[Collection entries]
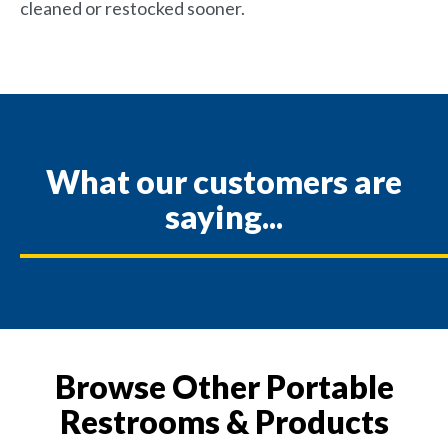
cleaned or restocked sooner.
What our customers are
saying...
Browse Other Portable
Restrooms & Products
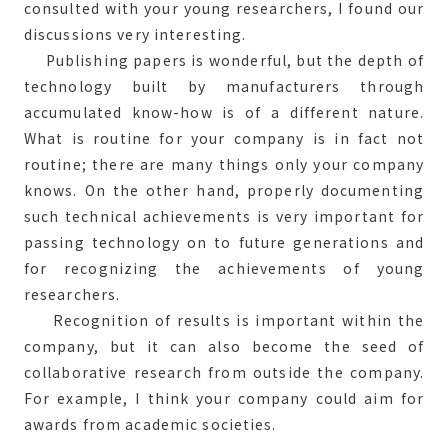
consulted with your young researchers, I found our
discussions very interesting.
Publishing papers is wonderful, but the depth of
technology built by manufacturers through
accumulated know-how is of a different nature.
What is routine for your company is in fact not
routine; there are many things only your company
knows. On the other hand, properly documenting
such technical achievements is very important for
passing technology on to future generations and
for recognizing the achievements of young
researchers.
Recognition of results is important within the
company, but it can also become the seed of
collaborative research from outside the company.
For example, I think your company could aim for
awards from academic societies.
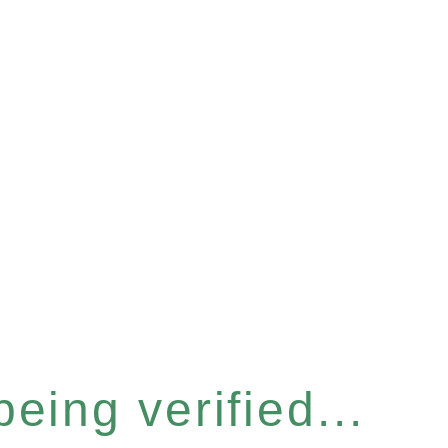
eing verified...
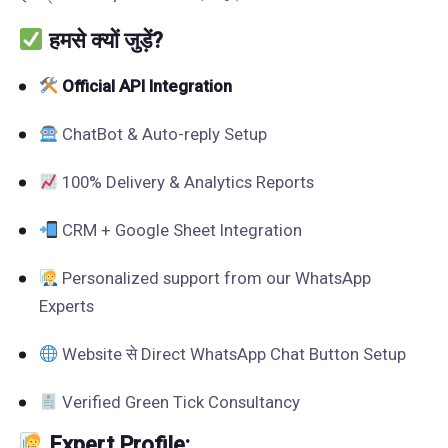
हमसे क्यों जुड़ें?
Official API Integration
ChatBot & Auto-reply Setup
100% Delivery & Analytics Reports
CRM + Google Sheet Integration
Personalized support from our WhatsApp
Experts
Website से Direct WhatsApp Chat Button Setup
Verified Green Tick Consultancy
Expert Profile:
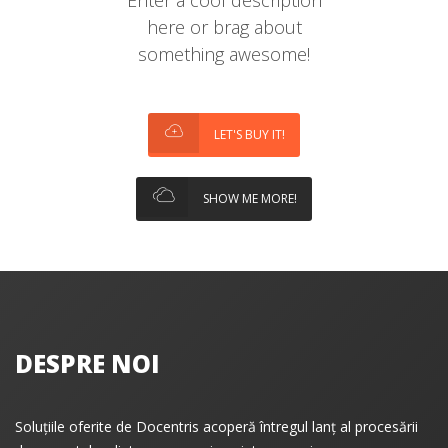
Enter a cool description
here or brag about
something awesome!
LET'S BUY IT!
SHOW ME MORE!
DESPRE NOI
Soluțiile oferite de Docentris acoperă întregul lanț al procesării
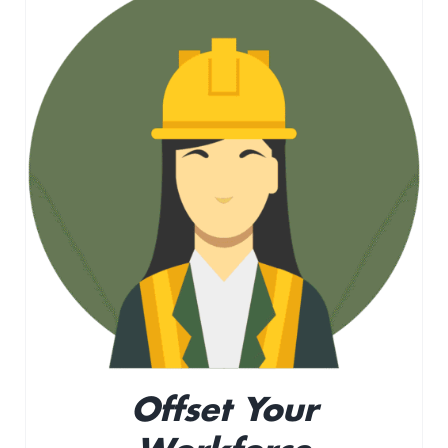
Offset Your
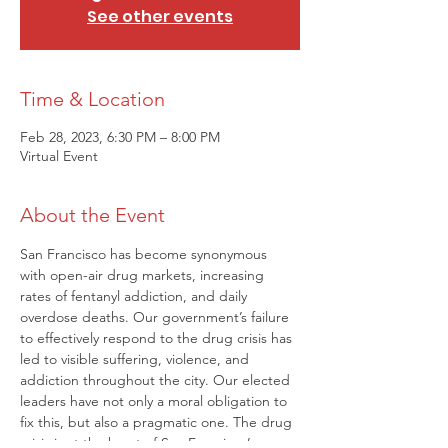
See other events
Time & Location
Feb 28, 2023, 6:30 PM – 8:00 PM
Virtual Event
About the Event
San Francisco has become synonymous 
with open-air drug markets, increasing 
rates of fentanyl addiction, and daily 
overdose deaths. Our government’s failure 
to effectively respond to the drug crisis has 
led to visible suffering, violence, and 
addiction throughout the city. Our elected 
leaders have not only a moral obligation to 
fix this, but also a pragmatic one. The drug 
crisis is at the heart of San Francisco’s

## What to work on
Among the lines above, find those with the string "only" and copy them.

## Output below
routine; there are many things only your company
leaders have not only a moral obligation to 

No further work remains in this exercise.